March 5, 2011 by akhilendra
Option Pricing
In addition to my previous post about Future and Options trading, today we are going to cover pricing in option. Option trading is very important as it is very economical and can offer great returns. But we need to understand it before we should enter it. One of the most important aspects of options trading is its pricing. Its pricing include;
Intrinsic value (Call Options)- When the strike price is below the current price, it is called In the Money call options.
Intrinsic value (Put Options)- When the strike price is above the current price, it is called In the Money Put options.
At the money- when the strike price is equals to the current market price, it is called At the money options.
Time Value- It is one of the most important factor in option trading. It depends upon the number of days remaining in expiry. Prior to expiration, any premium in excess of intrinsic value is called time value. Time value is also known as the amount an investor is willing to pay for an option above its intrinsic value. If the days remaining in expiry are more, chances of achieving the target is more, so the longer the amount of time for market conditions to work to an investor’s benefit, the greater the time value.
Price of underlying security- price can increase or decrease the value of an option. These price changes have opposite effects on calls and puts. Market price of a call option is directly proportional to the market price of security and inversely proportional for Put options. For example, if the value of the underlying security moves up, market price of a call option will increase and the value of a put will decrease in price and decrease in the underlying security’s value will increase the price of the put option.
The strike price determines whether or not an option has any intrinsic value. An option’s value (intrinsic value plus time value) generally increases as the option becomes more in the money, and decreases as the option becomes more out of the money.
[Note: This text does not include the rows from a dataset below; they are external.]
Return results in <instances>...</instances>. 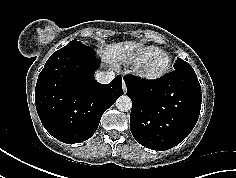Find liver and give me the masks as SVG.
I'll return each mask as SVG.
<instances>
[{"label":"liver","mask_w":236,"mask_h":178,"mask_svg":"<svg viewBox=\"0 0 236 178\" xmlns=\"http://www.w3.org/2000/svg\"><path fill=\"white\" fill-rule=\"evenodd\" d=\"M137 47L138 44L132 41L107 45L101 55L103 62L109 63L110 61L125 59Z\"/></svg>","instance_id":"1"}]
</instances>
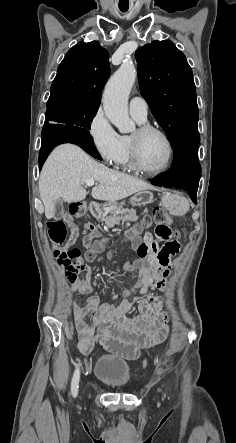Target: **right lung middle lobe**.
Returning a JSON list of instances; mask_svg holds the SVG:
<instances>
[{
	"label": "right lung middle lobe",
	"mask_w": 236,
	"mask_h": 443,
	"mask_svg": "<svg viewBox=\"0 0 236 443\" xmlns=\"http://www.w3.org/2000/svg\"><path fill=\"white\" fill-rule=\"evenodd\" d=\"M97 110L98 107L81 105L71 101L47 103L44 127L50 124L67 125L72 131L91 137L89 130Z\"/></svg>",
	"instance_id": "1"
}]
</instances>
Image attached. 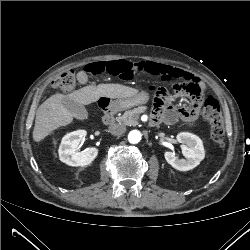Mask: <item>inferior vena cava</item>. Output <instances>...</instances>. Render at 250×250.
<instances>
[{
  "instance_id": "inferior-vena-cava-1",
  "label": "inferior vena cava",
  "mask_w": 250,
  "mask_h": 250,
  "mask_svg": "<svg viewBox=\"0 0 250 250\" xmlns=\"http://www.w3.org/2000/svg\"><path fill=\"white\" fill-rule=\"evenodd\" d=\"M125 131L126 127L122 124H112L109 126V132L113 135L121 136Z\"/></svg>"
}]
</instances>
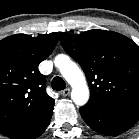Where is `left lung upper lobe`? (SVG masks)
Here are the masks:
<instances>
[{
    "instance_id": "1",
    "label": "left lung upper lobe",
    "mask_w": 139,
    "mask_h": 139,
    "mask_svg": "<svg viewBox=\"0 0 139 139\" xmlns=\"http://www.w3.org/2000/svg\"><path fill=\"white\" fill-rule=\"evenodd\" d=\"M59 37L85 72L91 92L87 105L115 108L139 102V46L134 41L105 30Z\"/></svg>"
}]
</instances>
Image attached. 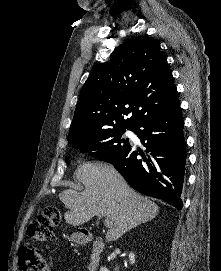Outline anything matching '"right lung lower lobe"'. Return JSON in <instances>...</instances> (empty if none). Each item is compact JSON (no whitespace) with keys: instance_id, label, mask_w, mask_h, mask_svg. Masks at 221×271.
I'll return each mask as SVG.
<instances>
[{"instance_id":"right-lung-lower-lobe-1","label":"right lung lower lobe","mask_w":221,"mask_h":271,"mask_svg":"<svg viewBox=\"0 0 221 271\" xmlns=\"http://www.w3.org/2000/svg\"><path fill=\"white\" fill-rule=\"evenodd\" d=\"M183 127L180 102L145 117L134 132L149 154L144 155L131 146L112 163L133 189L177 209L182 208L180 196L186 161Z\"/></svg>"}]
</instances>
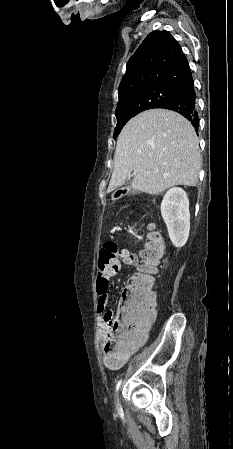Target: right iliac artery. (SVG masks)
Wrapping results in <instances>:
<instances>
[{
    "instance_id": "82829eb1",
    "label": "right iliac artery",
    "mask_w": 233,
    "mask_h": 449,
    "mask_svg": "<svg viewBox=\"0 0 233 449\" xmlns=\"http://www.w3.org/2000/svg\"><path fill=\"white\" fill-rule=\"evenodd\" d=\"M121 382H122V380H120V381L117 383V385H116V392L119 390V387H120V385H121Z\"/></svg>"
}]
</instances>
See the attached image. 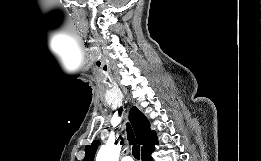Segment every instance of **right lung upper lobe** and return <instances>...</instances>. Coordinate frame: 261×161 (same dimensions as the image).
Segmentation results:
<instances>
[{
	"label": "right lung upper lobe",
	"instance_id": "1",
	"mask_svg": "<svg viewBox=\"0 0 261 161\" xmlns=\"http://www.w3.org/2000/svg\"><path fill=\"white\" fill-rule=\"evenodd\" d=\"M129 119L134 128L138 144L142 145V155L154 150V146L158 144L157 137L156 133L150 130V124L146 117L136 107H132ZM99 144V141H94L91 145L86 146L83 161H93Z\"/></svg>",
	"mask_w": 261,
	"mask_h": 161
}]
</instances>
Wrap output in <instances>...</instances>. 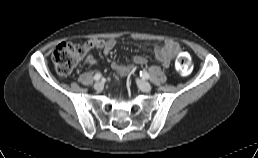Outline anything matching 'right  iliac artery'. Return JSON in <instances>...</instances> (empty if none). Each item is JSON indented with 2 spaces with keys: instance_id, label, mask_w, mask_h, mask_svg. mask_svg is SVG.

Time Component-Time until expiration is a very significant component of option pricing, as discussed earlier, it affects the time value component of an option’s premium. Generally, as expiration approaches, the levels of an option’s time value, for both puts and calls, decreases or “erodes.” This effect is most noticeable with at-the-money options.
Volatility-The effect of volatility is the most subjective and perhaps the most difficult factor to quantify, but it can have a significant impact on the time value portion of an option’s premium. Volatility is simply a measure of risk (uncertainty), or variability of price of an option’s underlying security. Higher volatility estimates reflect greater expected fluctuations (in either direction) in underlying price levels. This expectation generally results in higher option premiums for puts and calls alike, and is most noticeable with at-the-money options. So if the security prices are moving in momentum in either directions, then volatility would be less and if prices are moving sideways, then volatility would be higher.
Interest rates- The effect of an underlying security’s dividends and the current risk-free interest rates also have it impact on option pricing. It have a small but measurable effect on option premiums. This effect reflects the “cost of carry” of shares in an underlying security — the interest that might be paid for margin or received from alternative investments (such as a Treasury bill), and the dividends that would be received by owning shares outright.